Task directions:
Set down the entries exactly as they appear, apart from the images, which stay out.

Task material:
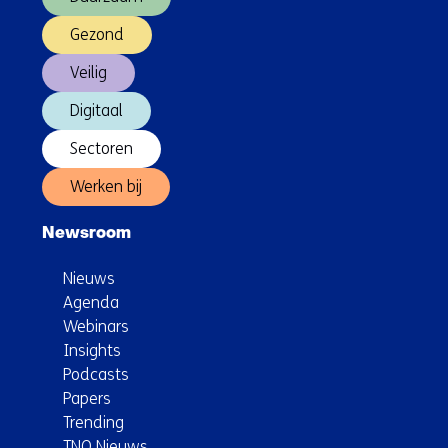
Gezond
Veilig
Digitaal
Sectoren
Werken bij
Newsroom
Nieuws
Agenda
Webinars
Insights
Podcasts
Papers
Trending
TNO Nieuws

Response to the exercise:
Gezond
Veilig
Digitaal
Sectoren
Werken bij
Newsroom
Nieuws
Agenda
Webinars
Insights
Podcasts
Papers
Trending
TNO Nieuws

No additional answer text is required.